YOUR INSTRUCTIONS: Your output should be each line from the material below that has the word "odlar".

SOURCE DATA:
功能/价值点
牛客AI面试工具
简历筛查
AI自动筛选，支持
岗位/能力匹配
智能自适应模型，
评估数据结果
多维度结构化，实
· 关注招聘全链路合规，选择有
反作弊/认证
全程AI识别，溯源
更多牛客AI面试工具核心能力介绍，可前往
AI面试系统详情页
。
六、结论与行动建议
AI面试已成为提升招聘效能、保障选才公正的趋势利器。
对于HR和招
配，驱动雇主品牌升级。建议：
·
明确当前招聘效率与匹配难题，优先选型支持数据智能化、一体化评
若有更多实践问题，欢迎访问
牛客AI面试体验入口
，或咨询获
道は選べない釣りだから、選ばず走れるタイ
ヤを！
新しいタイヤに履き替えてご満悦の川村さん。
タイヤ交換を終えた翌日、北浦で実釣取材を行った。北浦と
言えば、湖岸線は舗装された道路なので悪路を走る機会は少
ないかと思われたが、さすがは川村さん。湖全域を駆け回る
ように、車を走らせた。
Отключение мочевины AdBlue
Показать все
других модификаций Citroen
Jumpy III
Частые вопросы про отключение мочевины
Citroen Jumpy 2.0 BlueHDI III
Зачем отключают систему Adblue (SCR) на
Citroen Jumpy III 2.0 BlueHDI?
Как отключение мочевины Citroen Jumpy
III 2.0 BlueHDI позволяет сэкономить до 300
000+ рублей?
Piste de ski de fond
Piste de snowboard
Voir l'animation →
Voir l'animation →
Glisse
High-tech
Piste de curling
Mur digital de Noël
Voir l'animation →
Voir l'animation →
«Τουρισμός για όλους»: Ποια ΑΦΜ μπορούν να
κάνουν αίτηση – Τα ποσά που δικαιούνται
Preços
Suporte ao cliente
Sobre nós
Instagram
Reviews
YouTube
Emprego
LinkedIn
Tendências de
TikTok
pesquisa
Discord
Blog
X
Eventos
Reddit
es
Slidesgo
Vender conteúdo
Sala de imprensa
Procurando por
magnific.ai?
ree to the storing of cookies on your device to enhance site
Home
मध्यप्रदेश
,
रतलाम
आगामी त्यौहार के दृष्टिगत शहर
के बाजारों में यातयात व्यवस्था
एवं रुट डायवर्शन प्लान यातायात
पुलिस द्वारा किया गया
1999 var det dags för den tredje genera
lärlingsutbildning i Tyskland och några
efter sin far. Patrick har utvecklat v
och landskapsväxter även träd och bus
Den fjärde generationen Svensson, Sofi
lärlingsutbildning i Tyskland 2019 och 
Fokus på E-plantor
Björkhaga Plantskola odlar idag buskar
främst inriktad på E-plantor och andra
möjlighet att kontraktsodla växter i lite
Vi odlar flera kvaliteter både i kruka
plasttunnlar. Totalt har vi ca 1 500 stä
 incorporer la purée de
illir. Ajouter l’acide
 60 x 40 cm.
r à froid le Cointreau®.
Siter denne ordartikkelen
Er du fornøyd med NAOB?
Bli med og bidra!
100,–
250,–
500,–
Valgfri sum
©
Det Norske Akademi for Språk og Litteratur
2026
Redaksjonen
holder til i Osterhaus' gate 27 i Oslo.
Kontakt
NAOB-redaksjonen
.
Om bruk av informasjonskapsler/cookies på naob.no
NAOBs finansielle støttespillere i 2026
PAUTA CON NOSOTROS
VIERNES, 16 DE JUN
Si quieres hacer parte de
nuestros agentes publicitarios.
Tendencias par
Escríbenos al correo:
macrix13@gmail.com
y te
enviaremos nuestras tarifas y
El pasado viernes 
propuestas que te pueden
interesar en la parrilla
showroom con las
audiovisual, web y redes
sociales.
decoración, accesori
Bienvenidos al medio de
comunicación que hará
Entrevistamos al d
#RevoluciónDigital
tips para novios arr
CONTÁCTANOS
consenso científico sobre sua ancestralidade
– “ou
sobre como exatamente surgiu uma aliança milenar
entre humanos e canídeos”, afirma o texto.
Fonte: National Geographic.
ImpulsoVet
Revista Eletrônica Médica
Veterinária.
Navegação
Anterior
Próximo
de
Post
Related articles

RESPONSE AREA:
Björkhaga Plantskola odlar idag buskar
Vi odlar flera kvaliteter både i kruka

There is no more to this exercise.